第18話 ナタシャの蛮行


 社交パーティーに来てから二時間ほど、一度私は会場を離れてバルコニーに来た。


 ここに来た理由は一つ……疲れたから。

 まさかパーティーで休憩もなしに、ずっと人と話し続けるとは思わなかった……。


 やっぱりベルンハルド公爵夫人って、すごい注目されるのね。


 貧乏伯爵の令嬢の頃は、パーティーに出ても喋る相手もあまりいないし、軽く喋ってから端っこの方で飲み物を飲んでいた。

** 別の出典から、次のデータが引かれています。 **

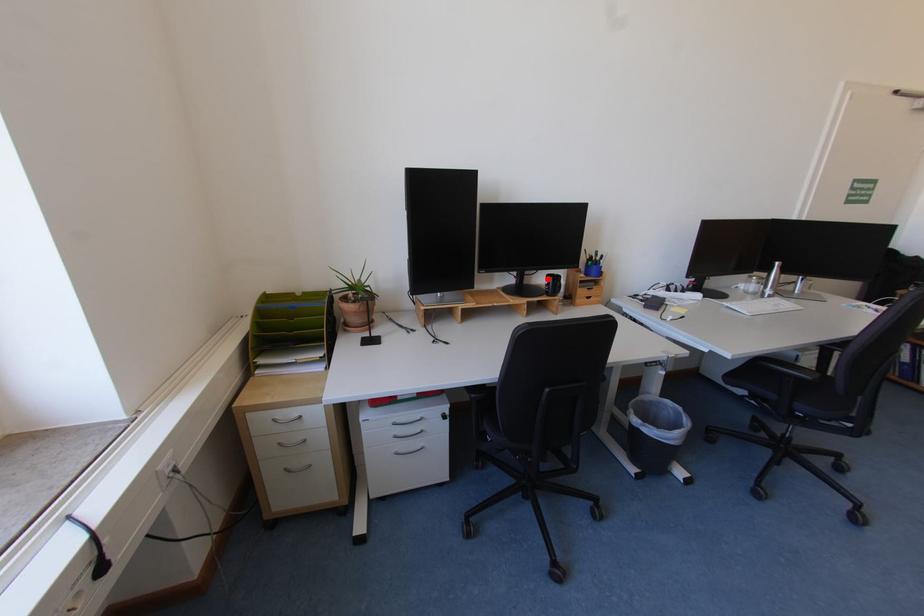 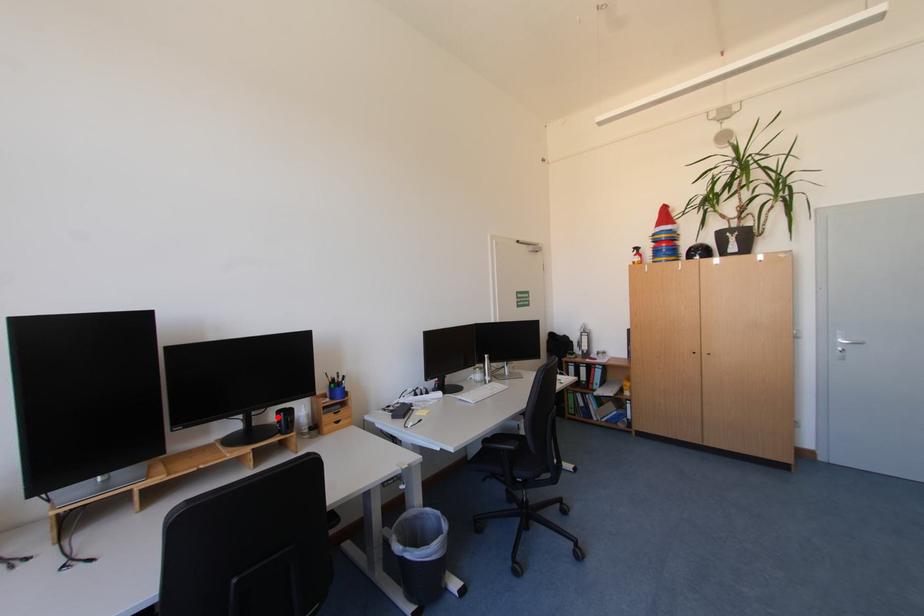 I am providing you with two images of the same scene from different viewpoints. A red point is marked on the first image and another point is marked on the second image. Do the highlighted points in image1 and image2 indicate the same real-world spot?

Yes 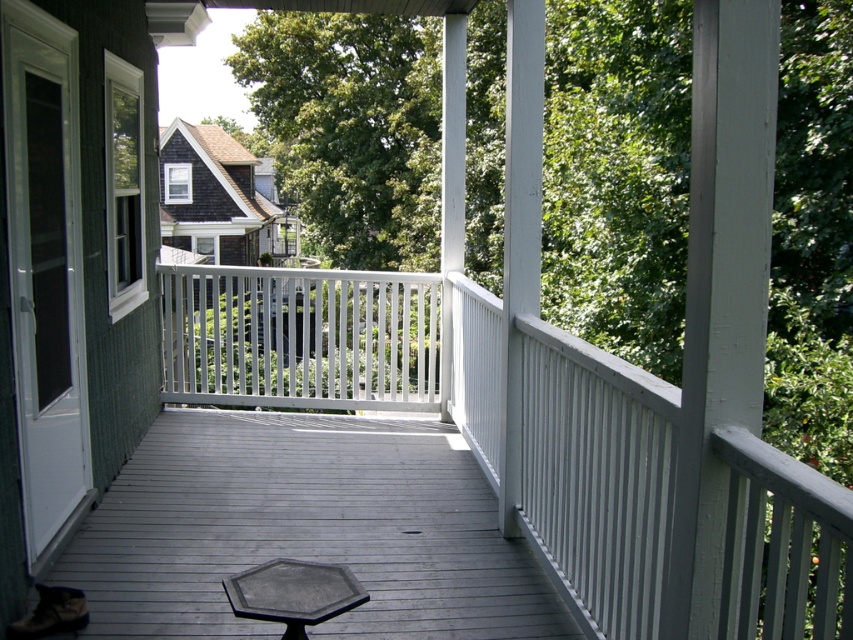 You are sitting on the white plastic chair at center and want to step onto the gray wood deck at center. Which direction should you move to reach the deck?

The gray wood deck at center is positioned on the right side of the white plastic chair at center, so you should move to your right to reach the deck.

You are a delivery person trying to place a package on the porch. The package is 1.2 meters tall. There are two objects in the way. The white painted wood balustrade at center and the white plastic chair at center. Which object is shorter and can you place the package on top of it?

The white painted wood balustrade at center is shorter than the white plastic chair at center. Since the package is 1.2 meters tall, it might not fit on top of either object if their heights are below this measurement. However, the balustrade being shorter means it is less likely to accommodate the package compared to the chair. To determine feasibility, the actual heights of both objects would be needed.

You are moving a 3.0 meter long ladder from the garage to the backyard. You need to pass through the porch area. The ladder is too long to carry vertically, so you have to carry it horizontally. Is there enough space between the gray wood deck at center and the white plastic chair at center to move the ladder horizontally through the porch?

The distance between the gray wood deck at center and the white plastic chair at center is 2.84 meters. Since the ladder is 3.0 meters long, which is longer than the available space, there isn not enough room to move the ladder horizontally between them.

 それが公爵夫人になると、飲み物を飲む暇すらなかったわ。


 さすがに疲れたので、一人でバルコニーに来たのだ。

 ここには椅子もあって座って休めるし、夜空を見上げることもできる。


 はぁ、疲れたわね……主に表情筋が。


 ずっと愛想笑いをしていたけど、それを維持するのも大変なのね。

 アランはいつも通りの無表情だから、表情筋が疲れないだろう。


 私も無表情でいけばよかったかしら? だけど伯爵令嬢の頃を知っている人もいるし、いきなり無表情の令嬢で通すのは無理ね。


 そう、私を知っている人……たとえば。


「ソフィーア、いいご身分ね」

「……ナタシャ」


 魔法学園の頃からの知り合いの、この子とか。


 もう夜で少しの明かりの中でも、彼女の長くて赤い髪はよく見える。

 さっきは私と同じように愛想笑いをしていたけど、今は私と二人きりだからか、眉をひそめて私を睨んできている。

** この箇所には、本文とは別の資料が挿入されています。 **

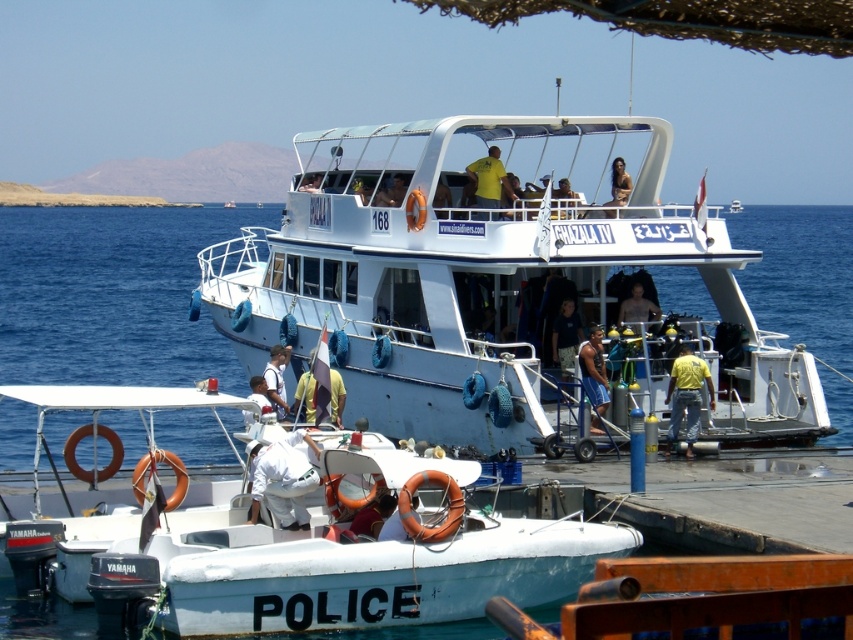 Question: Considering the real-world distances, which object is closest to the yellow fabric shirt at upper center?

Choices:
 (A) white matte boat at center
 (B) yellow matte shirt at upper center

Answer: (B)

Question: Based on their relative distances, which object is farther from the blue water at center?

Choices:
 (A) blue denim shorts at center
 (B) white matte boat at center
 (C) white fabric shirt at center
 (D) white matte police boat at lower left

Answer: (C)

Question: Which point is farther to the camera?

Choices:
 (A) (683, 392)
 (B) (566, 212)
 (C) (618, 188)

Answer: (C)

Question: Where is yellow fabric flag at center located in relation to white fabric shirt at center in the image?

Choices:
 (A) left
 (B) right

Answer: (B)

Question: Is matte yellow shirt at center bigger than brown textured fabric at upper center?

Choices:
 (A) no
 (B) yes

Answer: (A)

Question: In this image, where is yellow fabric flag at center located relative to brown textured fabric at upper center?

Choices:
 (A) above
 (B) below

Answer: (B)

 私がいつも見ていた彼女の表情は、こっちの方が多いわね。


 それか私に陰口を言って嘲笑っているような顔とか。


「アナエニフ伯爵令嬢、私に何か用かしら?」

「ふん、何よその話し方。まるで自分の方が上だと言っているみたいね」


 ああ、やっぱり彼女は変わらないわね。

 さっき話した時の去り際の表情を見たから、わかっていたけど。


「みたい、とかではなく、今は私の方が上なのよ。もう同じ伯爵令嬢じゃないの」

「はっ、何が同じ伯爵令嬢よ。あなたは貧乏伯爵家で、魔法の才能もなかった欠陥品だったじゃない」


 ナタシャは吐き捨てるようにそう言った。

 確かに貧乏だったし魔法の才能もなかったから否定はできないけど、欠陥品とは酷い言いようね。


 彼女は今、私がどんな立場かわかっているのかしら?


「アナエニフ伯爵令嬢、今の私は公爵令嬢よ? 身の程をわきまえたらどうかしら?」

「っ……」


 今の言葉を問題視すれば、すぐにでもアナエニフ伯爵家の事業などに痛手を与えることもできる。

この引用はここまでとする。